|Title||Exome sequencing of a patient with suspected mitochondrial disease reveals a likely multigenic etiology.|
|Publication Type||Journal Article|
|Year of Publication||2013|
|Authors||Craigen, WJ, Graham, BH, Wong, L-J, Scaglia, F, Lewis, RAlan, Bonnen, PE|
|Journal||BMC Med Genet|
|Keywords||Adult, Computational Biology, Exome, Genetic Diseases, X-Linked, Genetic Loci, Homozygote, Humans, Male, Mitochondrial Diseases, Mutation, Missense, Nephrolithiasis, Oculocerebrorenal Syndrome, Pedigree, Phenotype, Phosphoric Monoester Hydrolases, RNA Helicases, RNA, Ribosomal, 16S, Sequence Analysis, DNA, Spinocerebellar Ataxias, Spinocerebellar Degenerations|
BACKGROUND: The clinical features of mitochondrial disease are complex and highly variable, leading to challenges in establishing a specific diagnosis. Despite being one of the most commonly occurring inherited genetic diseases with an incidence of 1/5000, ~90% of these complex patients remain without a DNA-based diagnosis. We report our efforts to identify the pathogenetic cause for a patient with typical features of mitochondrial disease including infantile cataracts, CPEO, ptosis, progressive distal muscle weakness, and ataxia who carried a diagnosis of mitochondrial disease for over a decade.
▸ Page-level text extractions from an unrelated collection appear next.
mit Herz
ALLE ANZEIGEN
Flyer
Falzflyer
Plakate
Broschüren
METHODS: Whole exome sequencing and bioinformatic analysis of these data were conducted on the proband.
RESULTS: Exome sequencing studies showed a homozygous splice site mutation in SETX, which is known to cause Spinocerebellar Ataxia, Autosomal Recessive 1 (SCAR1). Additionally a missense mutation was identified in a highly conserved position of the OCRL gene, which causes Lowe Syndrome and Dent Disease 2.
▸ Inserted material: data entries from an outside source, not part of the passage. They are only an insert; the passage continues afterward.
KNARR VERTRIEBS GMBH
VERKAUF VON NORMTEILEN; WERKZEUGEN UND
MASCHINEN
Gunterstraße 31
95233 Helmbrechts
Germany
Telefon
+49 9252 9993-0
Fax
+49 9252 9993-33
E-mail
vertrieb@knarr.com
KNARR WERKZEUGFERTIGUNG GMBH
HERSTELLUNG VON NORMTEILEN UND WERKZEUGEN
CONCLUSIONS: This patient's complex phenotype reflects a complex genetic etiology in which no single gene explained the complete clinical presentation. These genetic studies reveal that this patient does not have mitochondrial disease but rather a genocopy caused by more than one mutant locus. This study demonstrates the benefit of exome sequencing in providing molecular diagnosis to individuals with complex clinical presentations.